The company cannot update the legacy application to produce data in another format. The company needs to implement a solution so that the COTS application can use the data that the legacy application produces.
Which solution will meet these requirements with the LEAST operational overhead?
Answer options
- A. Create an AWS Glue extract, transform, and load (ETL) job that runs on a schedule. Configure the ETL job to process the .csv files and store the processed data in Amazon Redshift.
- B. Develop a Python script that runs on Amazon EC2 instances to convert the .csv files to .sql files. Invoke the Python script on a cron schedule to store the output files in Amazon S3.
- C. Create an AWS Lambda function and an Amazon DynamoDB table. Use an S3 event to invoke the Lambda function. Configure the Lambda function to perform an extract, transform, and load (ETL) job to process the .csv files and store the processed data in the DynamoDB table.
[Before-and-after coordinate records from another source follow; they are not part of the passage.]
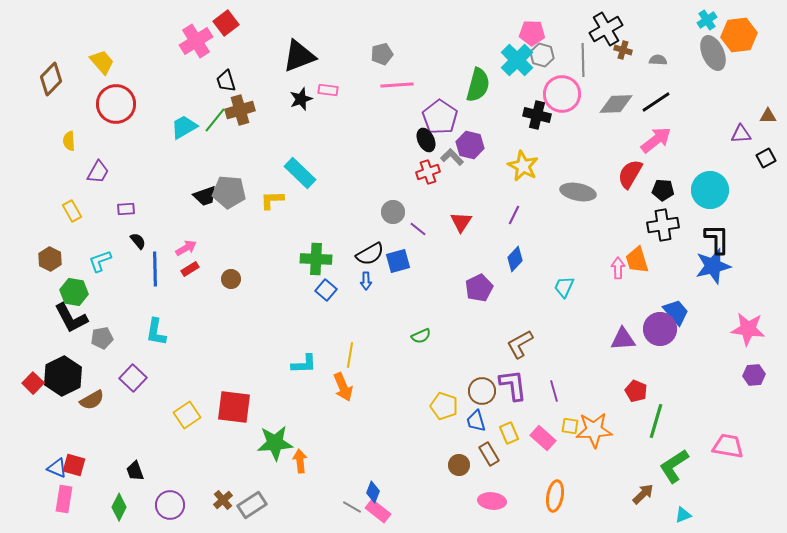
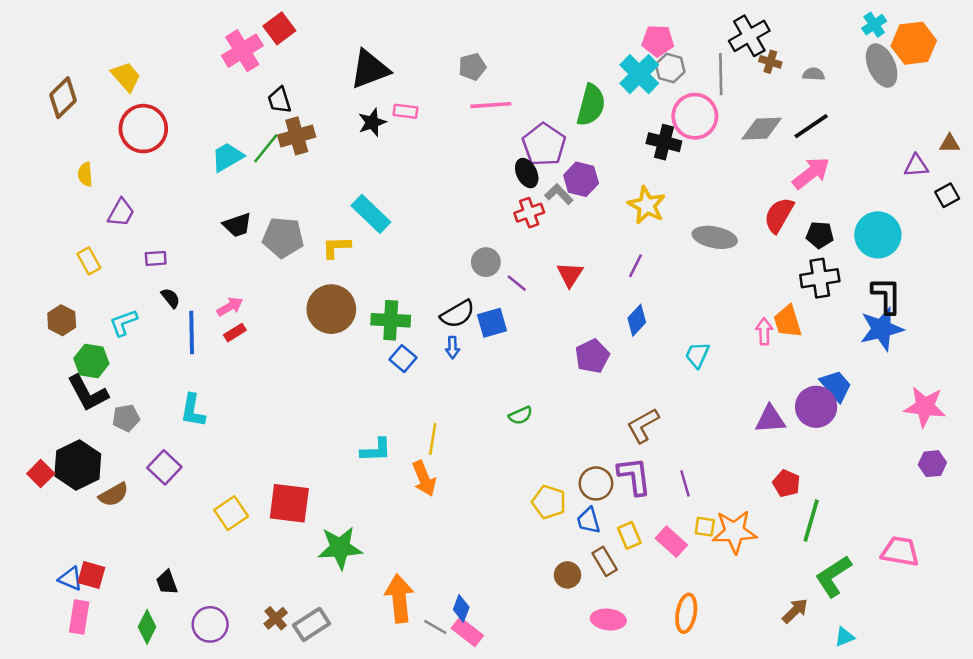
black trapezoid: (205, 196) -> (237, 225), moved
brown circle: (231, 279) -> (331, 309), moved, size x2.0
orange arrow: (300, 461) -> (399, 598), moved, size x1.6

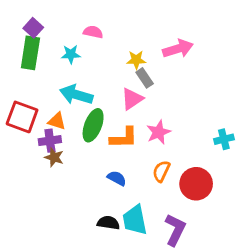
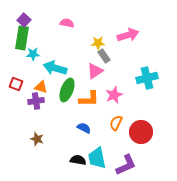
cyan star: (71, 54) -> (33, 54), moved
red square: (22, 117) -> (16, 84), size x0.6
cyan cross: (224, 139) -> (147, 78), moved, size x1.5
brown star: (54, 157) -> (37, 139), moved
purple L-shape: (175, 230) -> (126, 165), turned 40

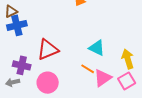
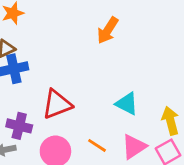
orange line: (88, 69) -> (97, 145), moved

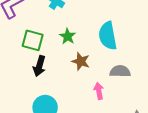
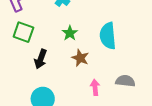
green square: (33, 40) -> (23, 32), moved
gray semicircle: (120, 71) -> (125, 81), moved

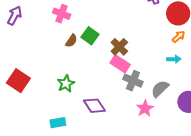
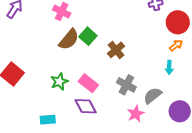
brown semicircle: (71, 41) -> (69, 39), size x1.6
cyan arrow: (174, 59) -> (169, 67), turned 88
pink rectangle: (120, 64) -> (88, 83), moved

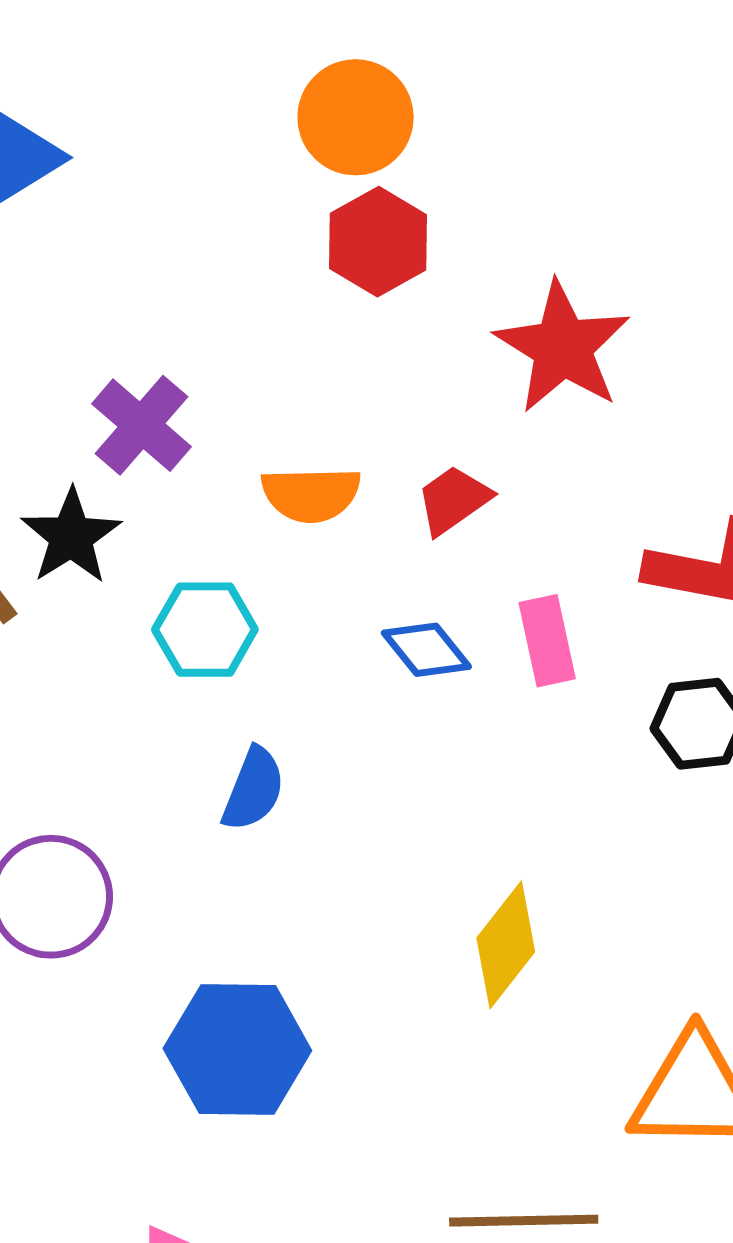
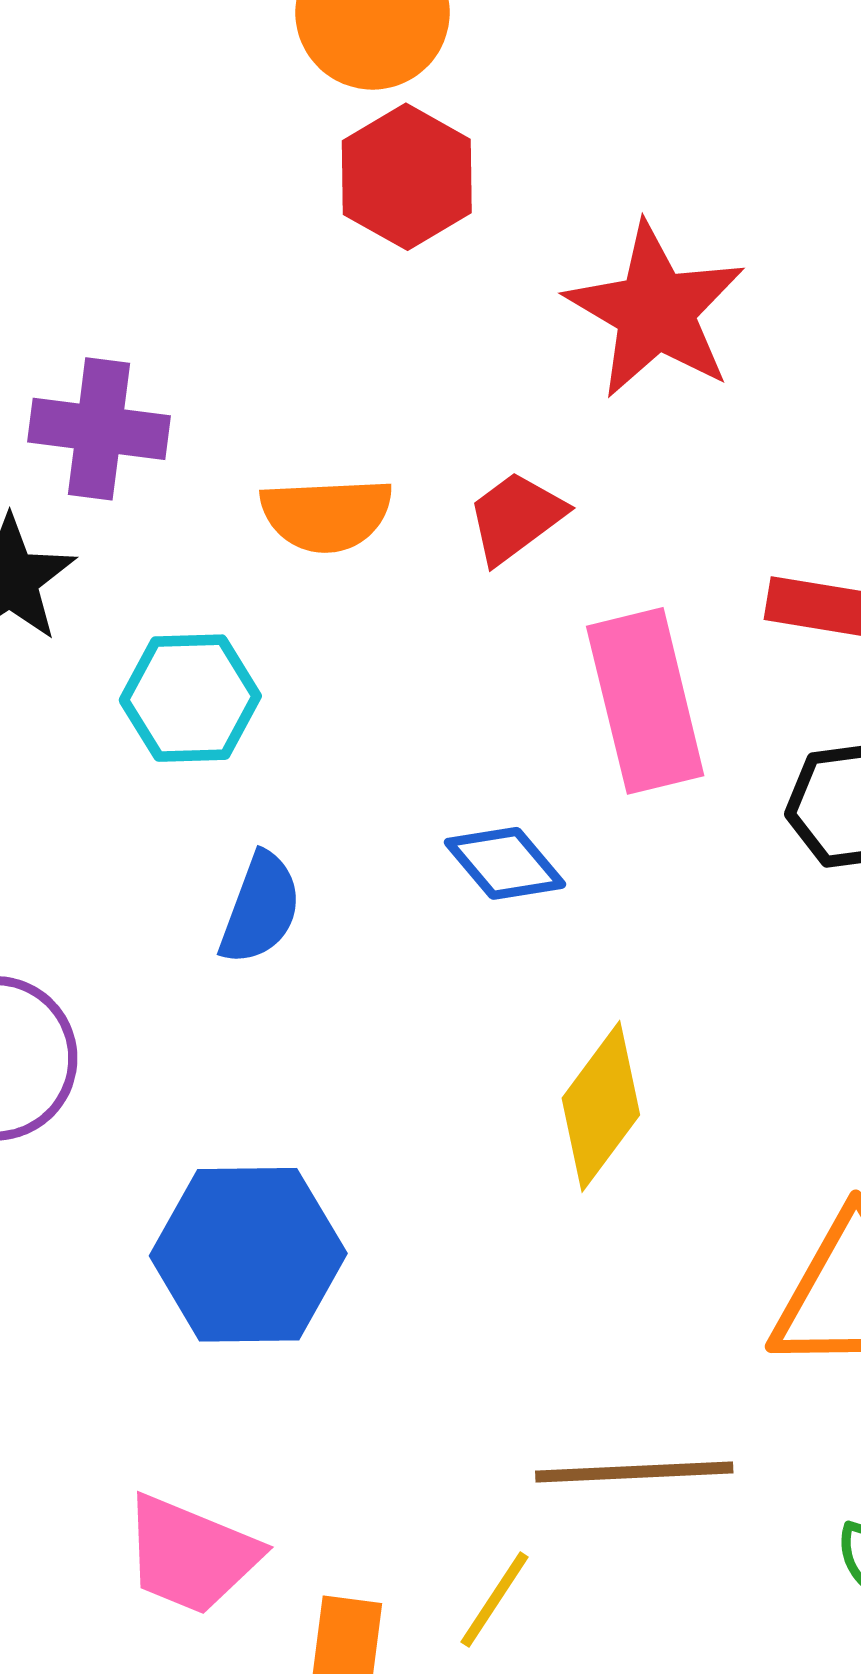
purple cross: (142, 425) -> (99, 429), turned -32
pink rectangle: (547, 641) -> (645, 701), size x1.5
blue diamond: (426, 650) -> (505, 863), moved

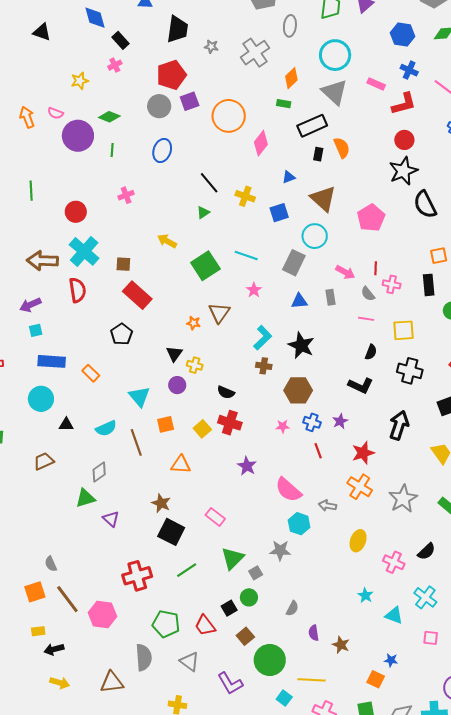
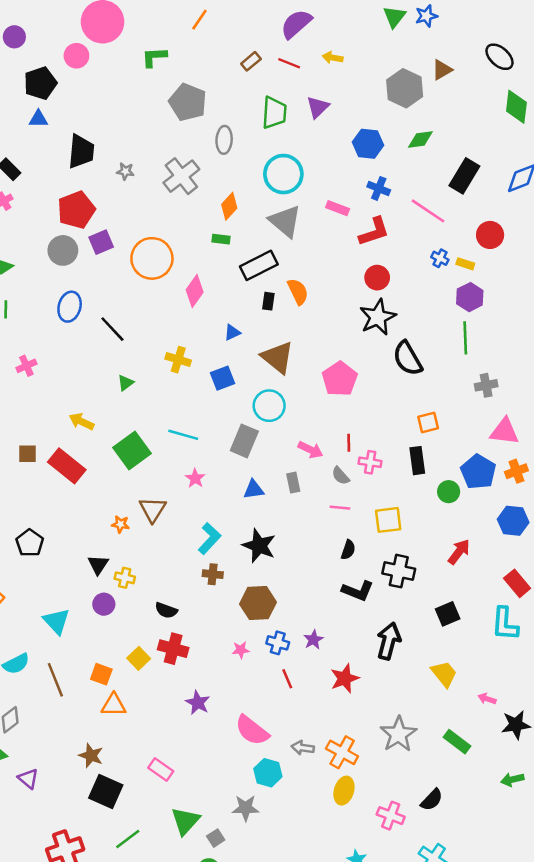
black line: (209, 183) -> (112, 329), moved
red rectangle: (137, 295) -> (67, 466), moved
black L-shape: (361, 386) -> (358, 591), moved
orange square: (166, 424) -> (101, 674), moved, turned 36
orange cross: (360, 487) -> (342, 752), moved

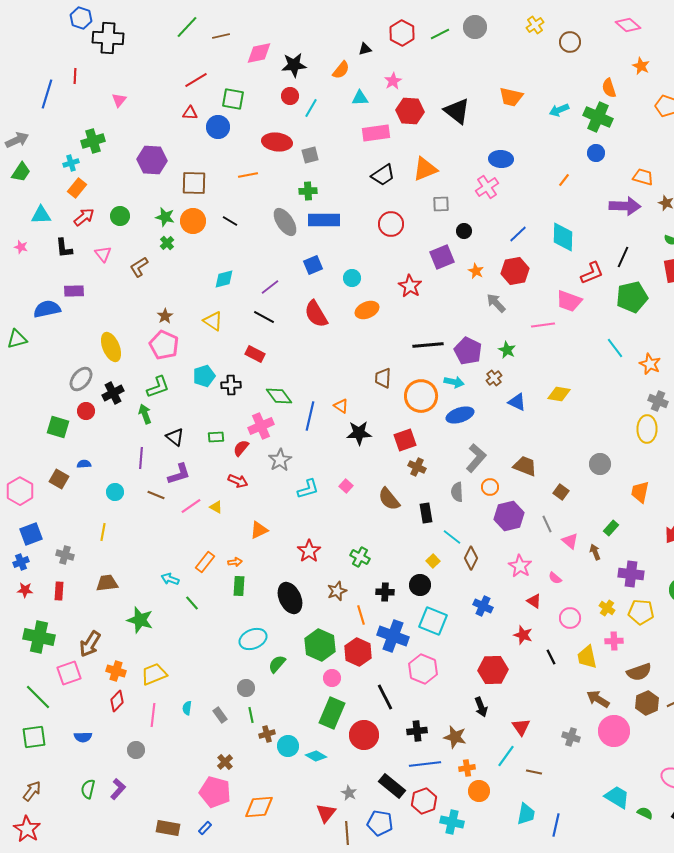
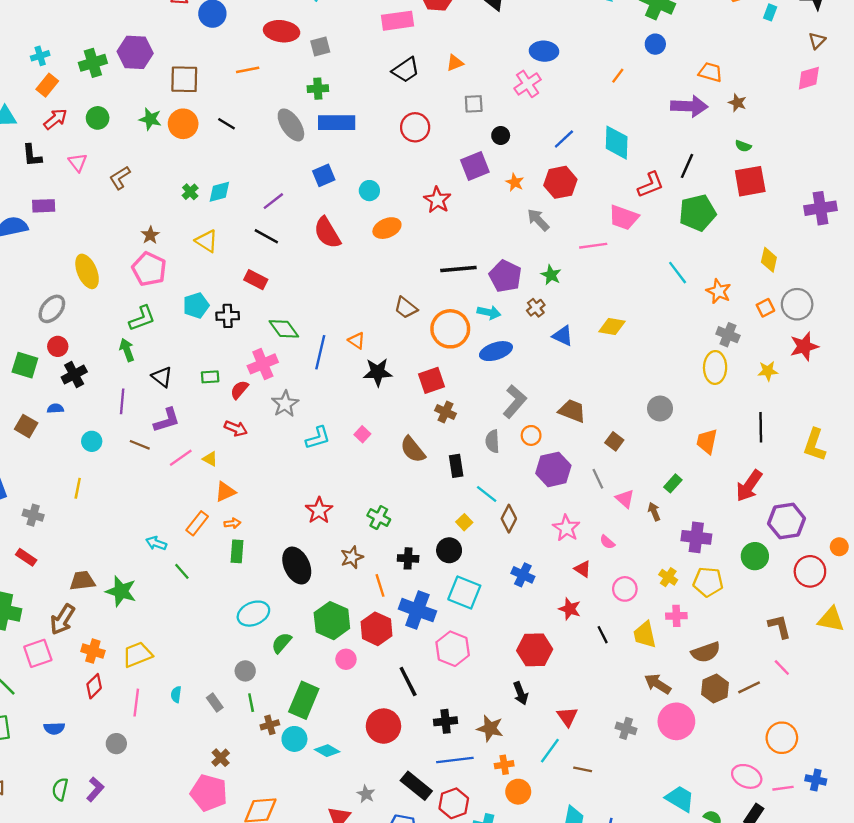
green cross: (93, 141) -> (93, 63), moved
orange triangle: (425, 169) -> (455, 63), size x0.6
green cross: (167, 243) -> (190, 192), moved
brown trapezoid: (383, 378) -> (406, 308), turned -55
black cross: (113, 393) -> (74, 375), moved
orange triangle: (259, 530) -> (225, 492), moved
brown trapezoid: (107, 583) -> (82, 581), moved
red rectangle: (59, 591) -> (26, 557), turned -60
green rectangle: (332, 713) -> (304, 700), moved

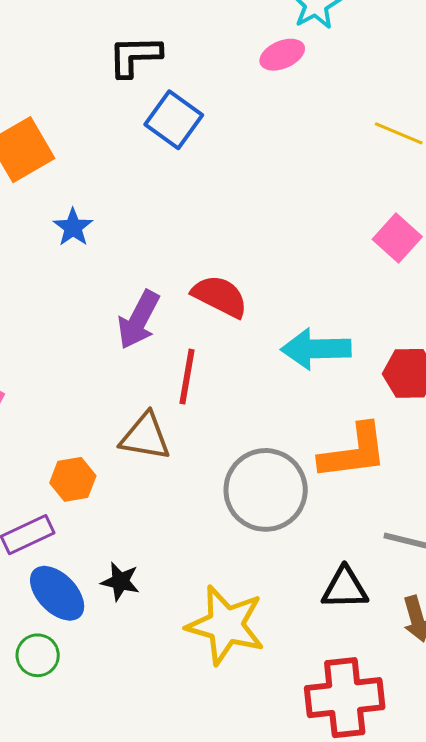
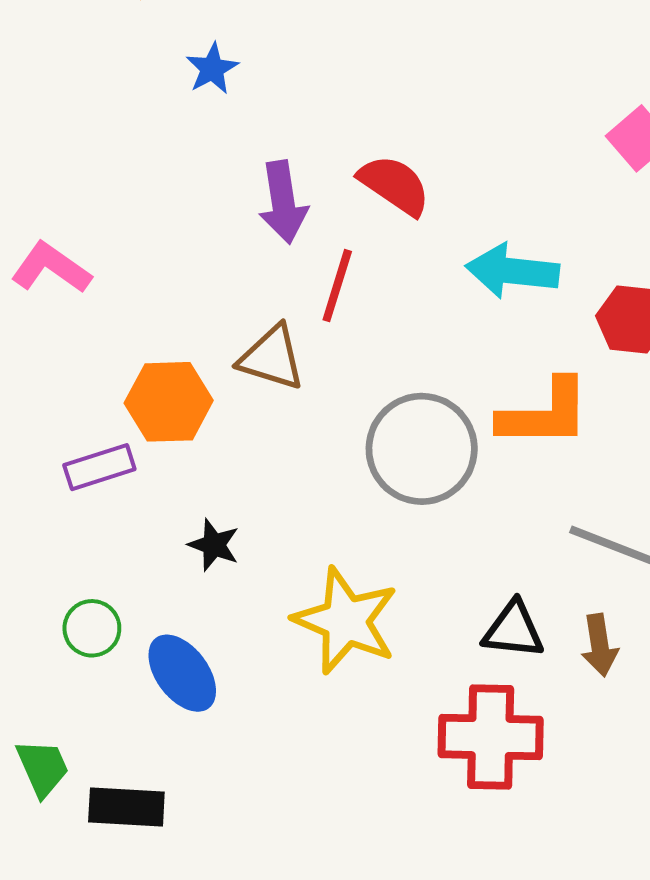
purple arrow: (139, 320) -> (283, 202), turned -44
orange hexagon: (73, 479) -> (169, 402), size x1.4
black triangle: (345, 588) -> (513, 630), moved
blue ellipse: (57, 593) -> (182, 673), moved

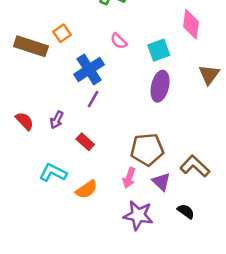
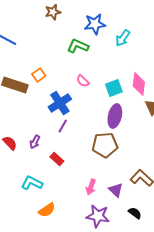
pink diamond: (191, 24) -> (139, 84), moved
brown pentagon: (147, 149) -> (105, 145), moved
orange semicircle: (86, 189) -> (47, 210), moved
- D. Use Amazon EventBridge to launch an Amazon EMR cluster on a weekly schedule. Configure the EMR cluster to perform an extract, transform, and load (ETL) job to process the .csv files and store the processed data in an Amazon Redshift table.
Correct answer: A
Explanation
AWS Glue is a fully managed, serverless ETL service that requires minimal operational overhead compared to managing EC2 instances or EMR clusters, making Option A the most efficient choice. Storing the processed data in Amazon DynamoDB as proposed in Option C does not meet the requirements because the COTS application can only query Amazon Redshift and Amazon S3. Option B and D introduce unnecessary management and operational complexity compared to the serverless capabilities of AWS Glue.